Coke's Commentary on the Holy Bible
Genesis 47:19
Wherefore shall we die—we, and our land— Land may be said, metaphorically, to die, when it lies uncultivated and desolate: this is agreeable, says Calmet, to the language of the poets, and of the best elastic writers. So Martial says, suburbanus ne moriatur ager.* Seneca, sata et vivere et mori dicimus.† See Job 14:7.
* That the land about the city may not die.
† We say that the corn-land either lives or dies.

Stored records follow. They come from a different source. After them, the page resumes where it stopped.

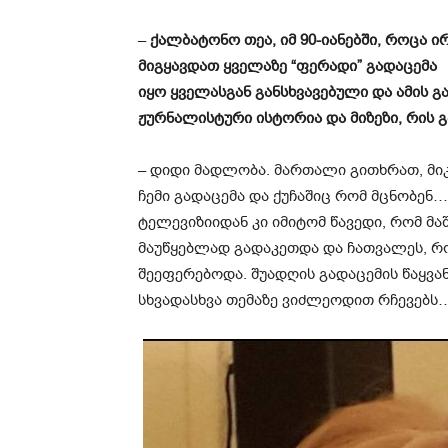
–
ქალბატონო თეა, იმ 90-იანებში, როცა 
მიგყავდათ ყველაზე “ფერადი” გადაცემა 
იყო ყველასგან განსხვავებული და ამის 
ჟურნალისტური ისტორია და მიზეზი, რის 
– დიდი მადლობა. მართალი გითხრათ, მიკ
ჩემი გადაცემა და ქუჩაშიც რომ მცნობენ…
ტელევიზიიდან კი იმიტომ წავედი, რომ 
მაუწყებლად გადაკეთდა და ჩათვალეს, რ
შეეფერებოდა. შუადღის გადაცემის წაყვან
სხვადასხვა თემაზე ვიძლეოდით რჩევებს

Buy us and our land for bread— It is to be observed here, that this is the voluntary offer of the people, not the demand of Joseph. We observed in a former note, that the land was divided among the king, the priests, and the people: but this national calamity, as Bishop Warburton observes, made a great revolution in property, and brought the whole possessions of the people into the king's hands, which must needs make a prodigious accession of power to the crown. But Joseph, in whom the offices of a minister and patriot supported each other, and jointly concurred to the public service, prevented, for some time, the ill effects of this accession, by his farming out the new domain to the old proprietors on very easy conditions. We may well suppose this wise disposition to have continued till that new king arose who knew not Joseph, that is, who would obliterate his memory, as averse to his system of policy. He greatly affected despotic government; to support which, he established a standing militia, and endowed it with lands formerly the people's, who now became a kind of villains to this order.
And give us seed— This proves that the present was the last year of the famine. The AEgyptians, full of confidence in the predictions of Joseph, offered to sell themselves, and their land, to their king, that they might have seed to sow, in hopes of a crop the next year: for Joseph had told them there would be but seven years of famine; and possibly the Nile, the source of plenty, had begun to overflow the land as usual.